We've also had some other big shake-ups in our life. You know the whole First Day of School post a couple of months ago? Well, the whole vertigo thing has never totally left. It is significantly better but I still have the sensation of falling over whenever I try and turn left. I can't walk across an un-even surface without intense concentration or I'll fall flat on my face. I went with Nater Mater to the Corn Maze a week ago and several times nearly took a face plant into the corn while walking through the maze with his class. As long as I'm concentrating on my feet, I do ok. I don't feel secure, but I do ok. Give me a flat surface like our own living room floor or sidewalk and I'm fine. Another weird part of this is sensory input. I CANNOT handle people giving me much of a hug. I feel like they are tackling me to the ground. This caused somewhat of a problem with Luke and I in the beginning. His love language is physical touch and right now my whole body screams "no hugs and no kissing! You're messing with my head!" It's been a bit of a challenge. We've had to learn that he has to hold onto me for me to give him a kiss or I tip over backward. Same with hugs. If my head is turned to the right, I'm fine. But if my head is turned to the left, he might as well be tipping me over as if we were swing dancing. My children find this all somewhat amusing. Nater Mater has been put in more than one time out for purposely running into me just to see me fall over. He may find it amusing, but I do not.
I had an ENT apt. 2 days before Little Mermaid arrived which left us in shock. The Doctor had refused to speak to me over the phone to give me the latest test results and insisted I come into his office for a consultation. I was irritated. He'd had the results for over a week and I just wanted to know what my latest test had shown and if it would give us any answers. The results were stunning. Either I had a tumor on my ear drum or I had Meneire's disease. Both were life changing. Both could be debilitating. I cried my way home and called Luke to tell him the devastating news. I had been getting better. I was just at this place where I was sort of stuck and couldn't seem to progress. How in the world was this going to fit in with our call to Foster Care? How was I going to work? What did this mean for our family? The ENT referred us on to another Specialist 3 1/2 hours south of us and said we needed to meet with him and they would be ordering an MRI to look for a tumor. I woke the next morning with a pit in my stomach and an ache in my chest wondering how I was going to function for the next 2 weeks before my appointment down south.

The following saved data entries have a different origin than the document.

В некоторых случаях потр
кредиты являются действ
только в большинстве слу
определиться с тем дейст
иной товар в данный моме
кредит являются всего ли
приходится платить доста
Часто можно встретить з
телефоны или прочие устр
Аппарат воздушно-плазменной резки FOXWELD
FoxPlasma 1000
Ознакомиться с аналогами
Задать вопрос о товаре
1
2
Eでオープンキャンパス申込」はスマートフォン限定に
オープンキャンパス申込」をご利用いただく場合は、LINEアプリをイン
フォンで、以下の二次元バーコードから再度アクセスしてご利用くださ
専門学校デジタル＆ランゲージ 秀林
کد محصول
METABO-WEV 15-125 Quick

It was the next evening we got the phone call about Little Mermaid and we were plunged head first into our first Foster Care placement of a child with special needs. She was exactly what I needed. It took me the full two weeks until my ENT appointment to track down all her necessary medical equipment. I'd get up between 5 and 5:30am and start her feeding tube and meds. and breathing treatments so that I could get her off to preschool when the bus came for her at 6:30am. Then it was wake the rest of the kids, breakfast, making sure everyone was dressed and teeth brushed and we'd head out the door to take them all to school. As soon as I arrived home, I would get on the phone, grab her stack of paperwork and start making phone calls to track down all her providers, doctors, case worker, specialists and pharmacies to make sure that we could get everything to the house that we needed and that she was getting the care she was supposed to. It took all my time and energy while the kids were gone to school and I found the days flying past and hardly a thought of my ENT appointment entered my mind.

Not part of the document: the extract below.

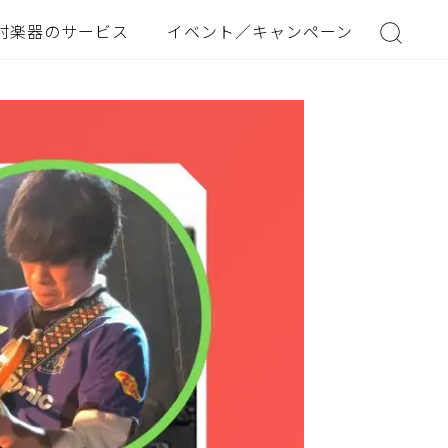
村楽器のサービス
イベント／キャンペーン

Luke and I also had a peace about the whole thing. How in the world was having a permanent issue with vertigo or major head surgery and the Fostering of Special Needs children going to work together long term? Neither of us saw it as functioning well for long, but we also knew God was not in the business of playing cruel jokes on His children and He had us and Little Mermaid exactly where He wanted. For now, that was good enough and until He directed otherwise we would continue on our path with her and take care of her and our own children to the best of the abilities He had given us.
Then yesterday the big day arrived and we found ourselves taking the long drive south in a heavy rain and fog. I could feel the fear like the heavy clouds around us threatening to barge it's way into my heart. Luke and I had prayed together that whatever the outcome we had put our trust in God and that we would accept the answer He gave us. (But could it please be different than what we had been told?)

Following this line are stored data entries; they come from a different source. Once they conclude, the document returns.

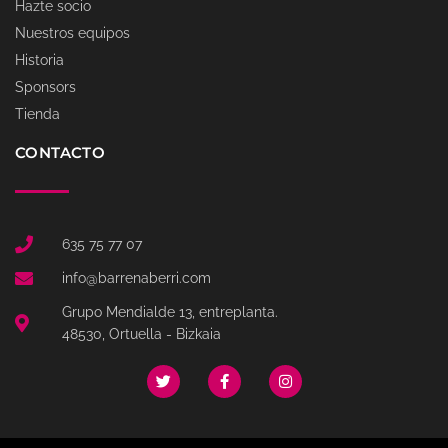
Hazte socio
Nuestros equipos
Historia
Sponsors
Tienda
CONTACTO
635 75 77 07
info@barrenaberri.com
Grupo Mendialde 13, entreplanta.
48530, Ortuella - Bizkaia
T
F
I
w
a
n
i
c
s
t
e
t
t
b
a
e
o
g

Once again, in even the doctor (of whom there are only 3 in the State that specialize in this) we saw God's care and sense of humor. I have never heard a Doctor or Specialist use the type of language and analogies that he use to describe my symptoms and situation. He came in with all my reports in hand and then asked me to describe exactly what happened, the progression, and what I was feeling now. When I finished, he looked me scare in the eye and said, "I can tell you with almost 100% certainty that you don't have Meneire's disease and with 99% certainty you don't have a tumor. However, your dear drum is a hell of a mess and you have a long road ahead of you." He then proceeded to describe my ears like a "horses a** that when you poke it you're going to get the s*** knocked out of you." Luke and I stared at him rather incredulously and looked at each other like, "did he just say that?"  My bad ear was "like an old nag. She'll just look over her shoulder at you and continue eating her hay. She's got nothing left in her and has no idea what you just did to her. Your good ear however, responded to our testing like a good ear should. She'll kick you so hard against the back wall, you will take some time getting back on your feet."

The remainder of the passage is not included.